◇REVIEW◇

DEVILMAN

 1972年7月8日 放映
第一話 「悪魔族復活」 
脚本/辻 真先 ■ 演出/勝間田具治 ■ 作画監督/小松原一男
▼STORY▼

 ヒマラヤ山脈の深部にて、魔王ゼノンの呼び声と共に、氷の中から悪魔族・デーモン一族が復活した。愚劣な人間界を叩き潰し、恐怖のどん底に陥れるため。
 その尖兵としてゼノンに選ばれたデーモンは、デビルマン、フェイラス、ダルミ。「宿木」となる登山客の高校生・不動明を父親ともども殺し、デーモン族随一の勇者として、その宿り主を決めるべく戦うデーモン達。戦いに勝利したデビルマンは、不動明の顔と身体を借り、任務遂行のために人間界へと赴く。

 しかし、不動明ことデビルマンはなかなか行動を起こそうとせず、あまつさえ居候先の娘・牧村ミキにすっかり骨抜きにされ、人間・不動明としての生活を楽しんでいる始末。業を煮やしたゼノンは、千変万化の妖怪ヘンゲを派遣して、デビルマンの真意を問い質そうとする。

 学校で、クラスの自治会委員長・東大寺入郎との言い争いを、ミキの平手で止められた明は、むしゃくしゃしてバイクで学校を飛び出す。そこへヘンゲが現れ、改めて任務を説くが、明=デビルマンは「断っておくが、俺は意地っ張りで気が短いんだ。下手にせっつくと、藪蛇になるぜ」と、聞く耳を持たない。
 デビルマンが悪魔の誇りを捨てた理由が、牧村ミキにあることを突き止めたヘンゲは、牧村家を襲う。その能力を駆使し、ミキを捉え、デビルマンを追い詰めて服従を迫るヘンゲ。しかし、その行為はデビルマンの怒りに触れた。牧村家の全員が気絶したことを機会に、遂に明はデビルマンの姿に変身する。
 昼間、ヘンゲによって傷ついた脚の傷に苦しみながらも、デビルマンはデビルビームでヘンゲを倒す。

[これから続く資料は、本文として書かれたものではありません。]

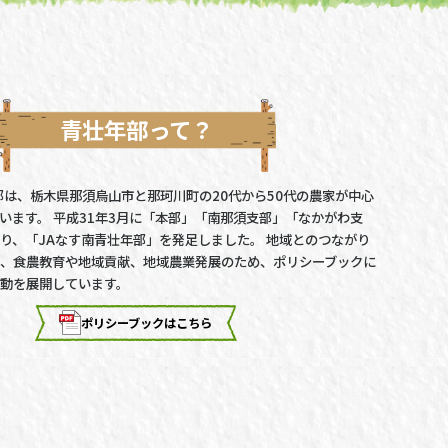
青壮年部って？
部は、栃木県那須烏山市と那珂川町の20代から50代の農家が中心
います。 平成31年3月に「本部」「南那須支部」「なかがわ支
り、「JAなす南青壮年部」を発足しました。 地域とのつながり
、食農教育や地域貢献、地域農業発展のため、ポリシーブックに
動を展開しています。
ポリシーブックはこちら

 一夜明けて、心配する牧村一家をよそに、いつもの調子で帰ってきた明に、ミキは「怖かったのよ! 明君、もう何処にも行かないで、アタシの傍にいて!」とすがる。ミキを抱きとめながら、明は改めてミキを守ることを心に誓うのだった。
 
  今のご時世なら、「地球温暖化」の影響でデーモンが甦っちゃったりするのだろうか、やっぱり。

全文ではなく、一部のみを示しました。